→ Task to complete
An exact copy of all the data below is needed, without its pictures.

(Excerpts from a dataset)
────
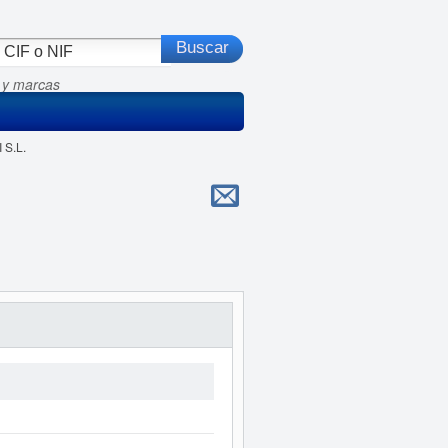
 y marcas
 S.L.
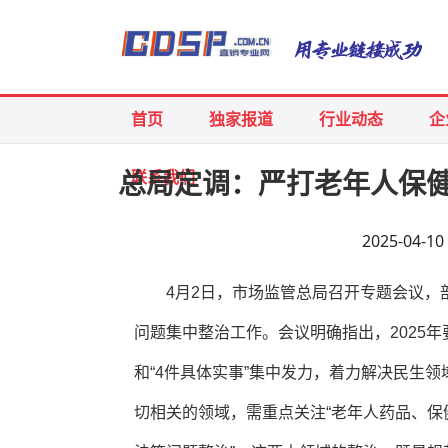
首页
独家报道
行业动态
企
联系我们
总局定调：严打老年人保
2025-04-
4月2日，市场监管总局召开专题会议，
问题集中整治工作。会议明确指出，2025年
和“4件具体实事”集中发力，着力解决民生
切相关的领域，需重点关注“老年人药品、保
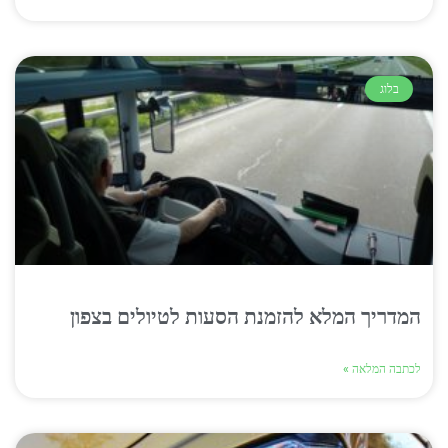
בלוג
המדריך המלא להזמנת הסעות לטיולים בצפון
לכתבה המלאה »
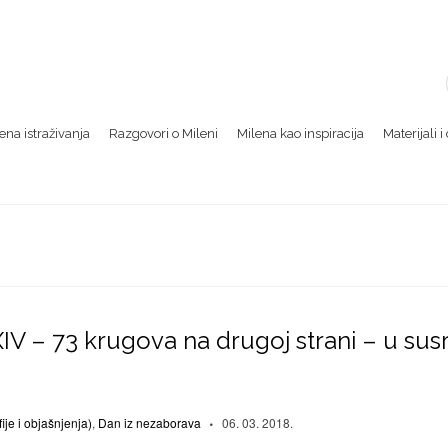
na istraživanja
Razgovori o Mileni
Milena kao inspiracija
Materijali 
IV – 73 krugova na drugoj strani – u sus
ije i objašnjenja)
,
Dan iz nezaborava
06. 03. 2018.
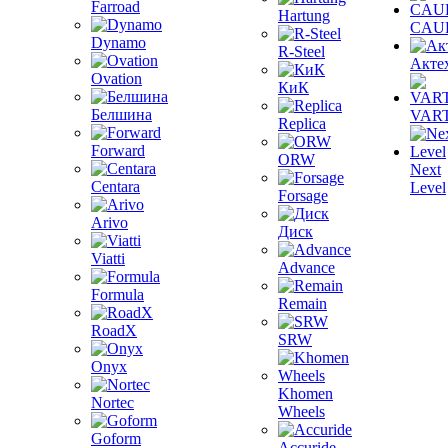
Farroad
Hartung
CAU
Dynamo
R-Steel
Акте
Ovation
КиК
Белшина
VAR
Replica
Forward
ORW
Next
Centara
Level
Forsage
Arivo
Диск
Viatti
Advance
Formula
Remain
RoadX
SRW
Onyx
Khomen
Nortec
Wheels
Goform
Accuride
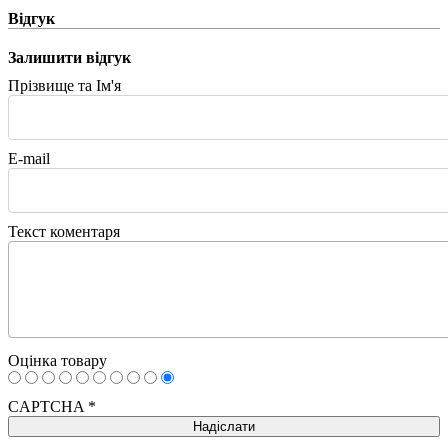
Відгук
Залишити відгук
Прізвище та Ім'я
E-mail
Текст коментаря
Оцінка товару
CAPTCHA
*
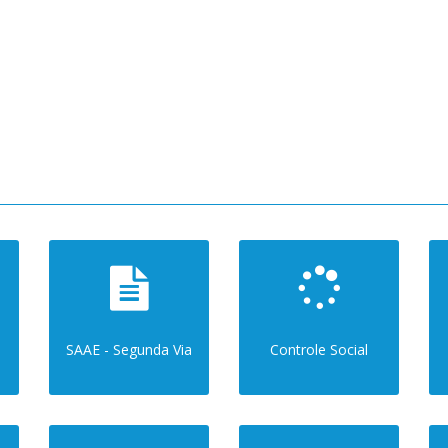
SAAE - Segunda Via
Controle Social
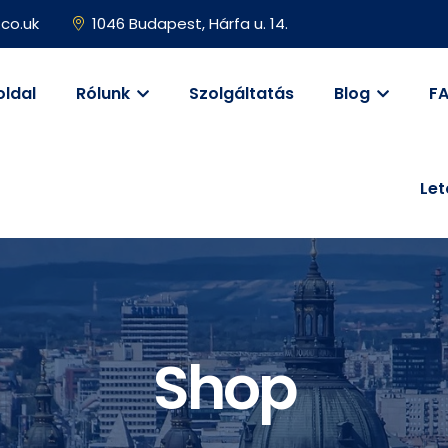
co.uk
1046 Budapest, Hárfa u. 14.
oldal
Rólunk
Szolgáltatás
Blog
F
Let
Shop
────
→ The completed task
 y marcas
 S.L.
首页
独家报道
行业动态
企
联系我们
总局定调：严打老年人保
2025-04-
4月2日，市场监管总局召开专题会议，
问题集中整治工作。会议明确指出，2025年
和“4件具体实事”集中发力，着力解决民生
切相关的领域，需重点关注“老年人药品、保
בלוג
המדריך המלא להזמנת הסעות לטיולים בצפון
לכתבה המלאה »
na istraživanja
Razgovori o Mileni
Milena kao inspiracija
Materijali 
IV – 73 krugova na drugoj strani – u sus
ije i objašnjenja)
,
Dan iz nezaborava
06. 03. 2018.
Farroad
Hartung
CAU
Dynamo
R-Steel
Акте
Ovation
КиК
Белшина
VAR
Replica
Forward
ORW
Next
Centara
Level
Forsage
Arivo
Диск
Viatti
Advance
Formula
Remain
RoadX
SRW
Onyx
Khomen
Nortec
Wheels
Goform
Accuride
Відгук
Залишити відгук
Прізвище та Ім'я
E-mail
Текст коментаря
Оцінка товару
CAPTCHA
*
SAAE - Segunda Via
Controle Social
co.uk
1046 Budapest, Hárfa u. 14.
oldal
Rólunk
Szolgáltatás
Blog
F
Let
Shop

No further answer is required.